To avoid the O(n^2) worst case scenario for quick select, I am aware of 2 options:
Randomly choose a pivot index
Use median of medians (MoM) to select an approximate median and pivot around that
When using MoM with quick select, we can guarantee worst case O(n). When using (1), we can't guarantee worst case O(n), but the probability of the algorithm going to O(n^2) should be extremely small. The overhead cost of (2) is much more than (1), where the latter adds little to no additional complexity.
So when should we use one over the other?

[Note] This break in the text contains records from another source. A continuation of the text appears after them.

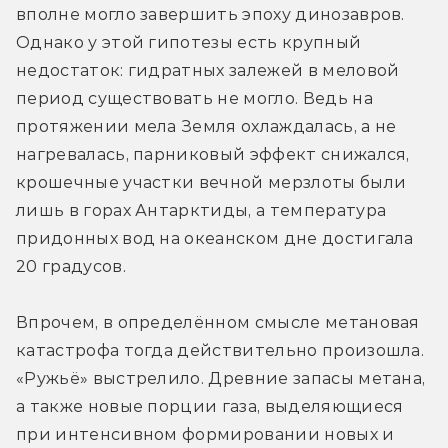
вполне могло завершить эпоху динозавров. 
Однако у этой гипотезы есть крупный 
недостаток: гидратных залежей в меловой 
период существовать не могло. Ведь на 
протяжении мела Земля охлаждалась, а не 
нагревалась, парниковый эффект снижался, 
крошечные участки вечной мерзлоты были 
лишь в горах Антарктиды, а температура 
придонных вод на океанском дне достигала 
20 градусов.
Впрочем, в определённом смысле метановая 
катастрофа тогда действительно произошла. 
«Ружьё» выстрелило. Древние запасы метана, 
а также новые порции газа, выделяющиеся 
при интенсивном формировании новых и 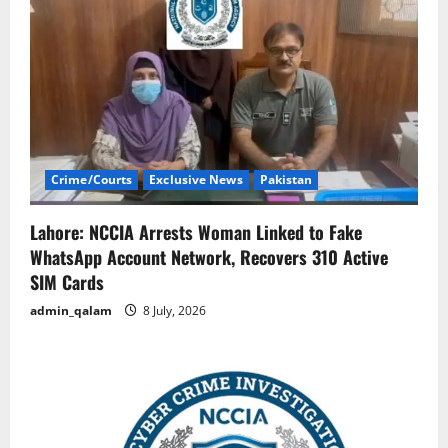
Crime/Courts
Exclusive News
Pakistan
Lahore: NCCIA Arrests Woman Linked to Fake
WhatsApp Account Network, Recovers 310 Active
SIM Cards
admin_qalam
8 July, 2026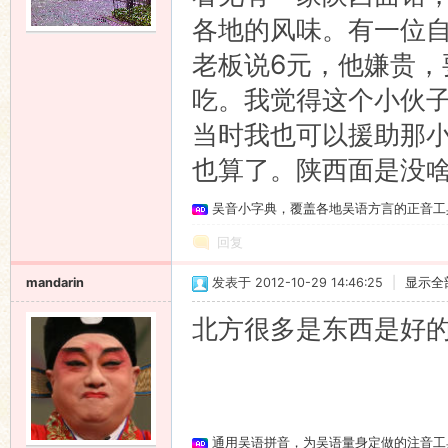
各地的风味。有一位
语
老板说6元，他嫌贵
吃。我觉得这个小伙子
当时我也可以援助那
也算了。陕西面是没
吴音小字典，覆盖各地吴语方言的正音工
回复
协
mandarin
发表于 2012-10-29 14:46:25
|
显示全
北方很多是东西是好
通用吴语拼音，为吴语量身定做的注音工
会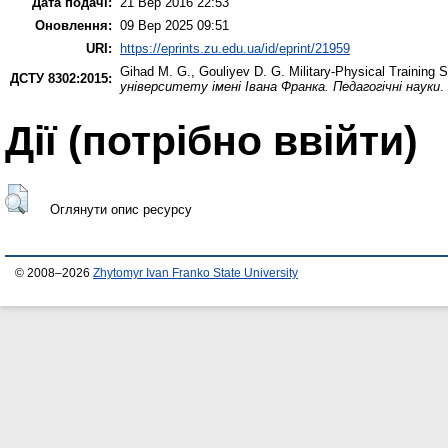
Дата подачі:
21 Вер 2016 22:53
Оновлення:
09 Вер 2025 09:51
URI:
https://eprints.zu.edu.ua/id/eprint/21959
Gihad M. G.
,
Gouliyev D. G.
Military-Physical Training 
ДСТУ 8302:2015:
університету імені Івана Франка. Педагогічні науки
.
Дії ​​(потрібно ввійти)
Оглянути опис ресурсу
© 2008–2026
Zhytomyr Ivan Franko State University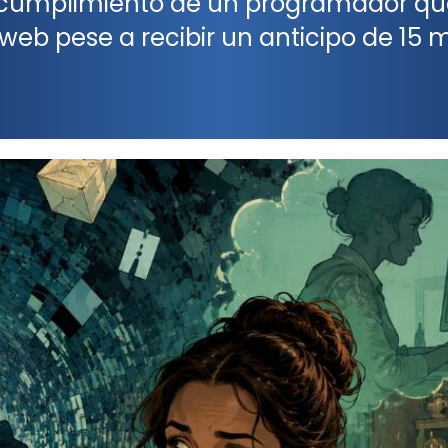
ncumplimiento de un programador qu
web pese a recibir un anticipo de 15 m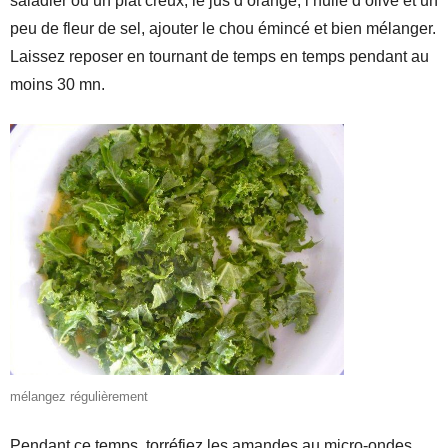
saladier ou un plat creux, le jus d’orange, l’huile d’olive et un
peu de fleur de sel, ajouter le chou émincé et bien mélanger.
Laissez reposer en tournant de temps en temps pendant au
moins 30 mn.
mélangez régulièrement
Pendant ce temps, torréfiez les amandes au micro-ondes,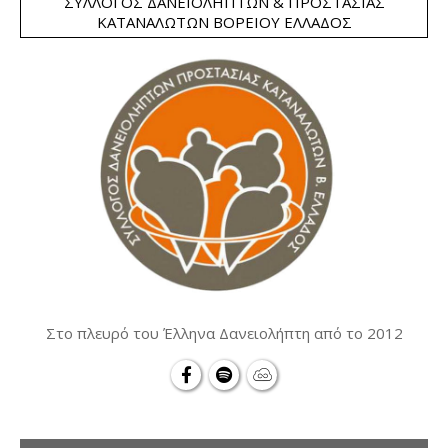
ΣΎΛΛΟΓΟΣ ΔΑΝΕΙΟΛΗΠΤΏΝ & ΠΡΟΣΤΑΣΊΑΣ
ΚΑΤΑΝΑΛΩΤΏΝ ΒΟΡΕΊΟΥ ΕΛΛΆΔΟΣ
Στο πλευρό του Έλληνα Δανειολήπτη από το 2012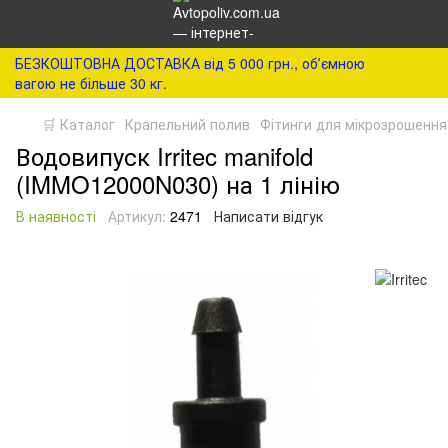
БЕЗКОШТОВНА ДОСТАВКА від 5 000 грн., обʼємною
вагою не більше 30 кг.
🛒 Каталог
Крапельний полив
Фітинги для мікрозрошення
Водовипуск Irritec manifold
(IMMO12000N030) на 1 лінію
В наявності
Артикул:
2471
Написати відгук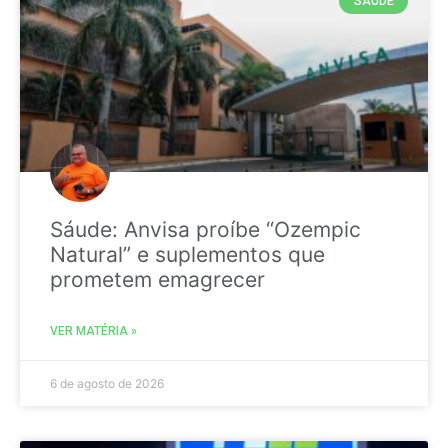
SAÚDE
Sáude: Anvisa proíbe “Ozempic
Natural” e suplementos que
prometem emagrecer
VER MATÉRIA »
6 de agosto de 2026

As you've noted, the median-of-medians approach is slower than quickselect, but has a better worst-case runtime. Assuming quickselect is truly using a random choice of pivot at each step, you can prove that not only is the expected runtime O(n), but that the probability that its runtime exceeds Θ(n log n) is very, very small (at most 1 / nk for any choice of constant k). So in that sense, if you have the ability to select pivots at random, quickselect will likely be faster.
However, not all implementations of quickselect use true randomness for the pivots, and some use deterministic pivot selection algorithms. This, unfortunately, can lead to pathological inputs that trigger the Θ(n2) worst-case runtime, which is a problem if you have adversarially-chosen inputs.
Once nice compromise between the two is introselect. The basic idea behind introselect is to use quickselect with a deterministic pivot selection algorithm. As the algorithm is running, it keeps track of how many times it's picked a pivot without throwing away at least 30% the input array. If that number exceeds some threshold, it stops using a random pivot choice and switches to the median-of-medians approach to select a good pivot, forcing a 30% size reduction. This approach means that in the common case when quickselect rapidly reduces the input size, introselect is basically identical to quickselect with a tiny bookkeeping overhead. However, in cases where quickselect would degrade to quadratic, introselect stops and switches to the worst-case efficient median-of-medians approach, ensuring the worst-case runtime is O(n). This gives you, essentially, the best of both worlds - it's fast on average, and its worst-case is never worse than O(n).